Report each line from the entries in which "Gotland" can be found.

········

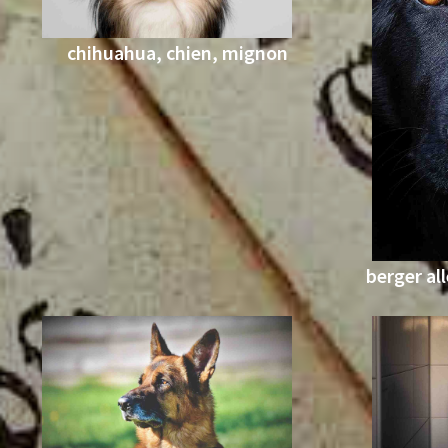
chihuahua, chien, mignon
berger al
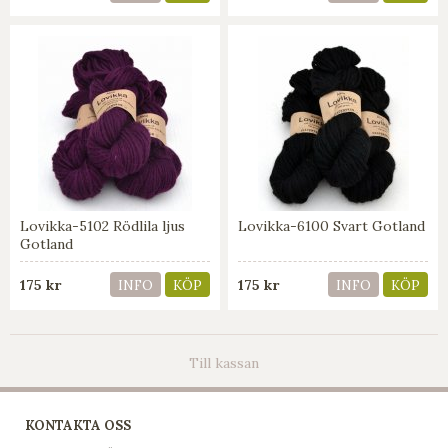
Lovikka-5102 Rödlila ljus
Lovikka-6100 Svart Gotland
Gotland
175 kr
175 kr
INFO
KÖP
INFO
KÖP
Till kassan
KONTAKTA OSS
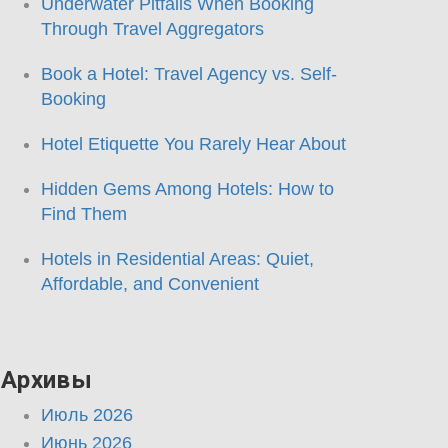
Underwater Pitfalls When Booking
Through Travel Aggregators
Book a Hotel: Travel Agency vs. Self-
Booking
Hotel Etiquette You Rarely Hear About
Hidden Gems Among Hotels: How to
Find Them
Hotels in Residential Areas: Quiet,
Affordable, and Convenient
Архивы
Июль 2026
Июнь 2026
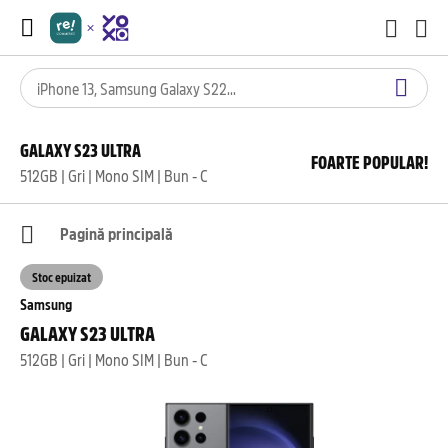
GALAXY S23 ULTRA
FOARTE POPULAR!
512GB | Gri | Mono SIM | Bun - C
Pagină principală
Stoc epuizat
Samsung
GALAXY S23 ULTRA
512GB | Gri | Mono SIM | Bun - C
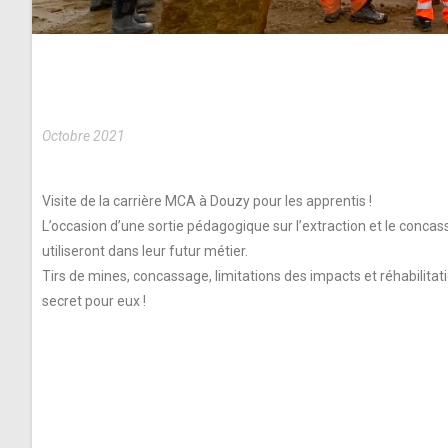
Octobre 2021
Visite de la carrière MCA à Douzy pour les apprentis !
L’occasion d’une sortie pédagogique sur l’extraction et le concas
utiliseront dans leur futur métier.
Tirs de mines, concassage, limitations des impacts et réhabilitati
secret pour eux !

········

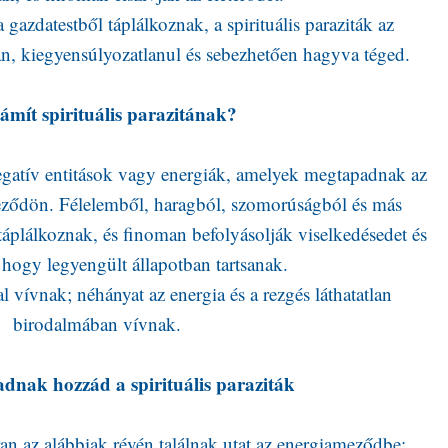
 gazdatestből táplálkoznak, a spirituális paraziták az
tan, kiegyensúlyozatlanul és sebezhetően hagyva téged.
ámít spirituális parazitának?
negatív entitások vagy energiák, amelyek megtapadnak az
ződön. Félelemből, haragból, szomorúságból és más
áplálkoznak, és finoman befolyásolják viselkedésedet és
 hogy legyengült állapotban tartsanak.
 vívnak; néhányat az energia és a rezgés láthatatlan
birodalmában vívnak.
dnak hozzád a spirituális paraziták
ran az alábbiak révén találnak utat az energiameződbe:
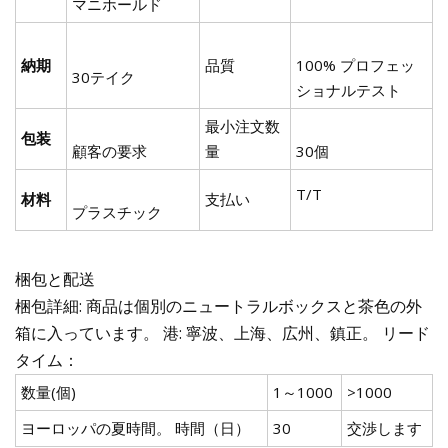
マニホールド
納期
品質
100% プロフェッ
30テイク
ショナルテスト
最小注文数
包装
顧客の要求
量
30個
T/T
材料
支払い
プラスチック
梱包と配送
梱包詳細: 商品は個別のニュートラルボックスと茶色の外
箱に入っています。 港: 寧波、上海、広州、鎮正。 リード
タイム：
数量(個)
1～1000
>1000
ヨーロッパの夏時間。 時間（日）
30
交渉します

········

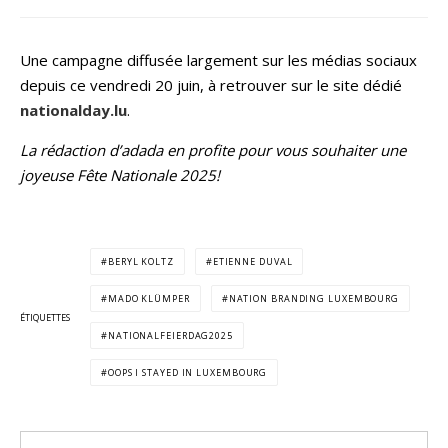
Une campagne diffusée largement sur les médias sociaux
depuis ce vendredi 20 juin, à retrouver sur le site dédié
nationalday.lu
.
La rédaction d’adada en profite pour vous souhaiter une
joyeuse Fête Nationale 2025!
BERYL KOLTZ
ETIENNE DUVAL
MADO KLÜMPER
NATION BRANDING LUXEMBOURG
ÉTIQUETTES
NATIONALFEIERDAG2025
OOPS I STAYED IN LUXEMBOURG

········

_EXPECTED ANSWER_
Lovikka-6100 Svart Gotland
Gotland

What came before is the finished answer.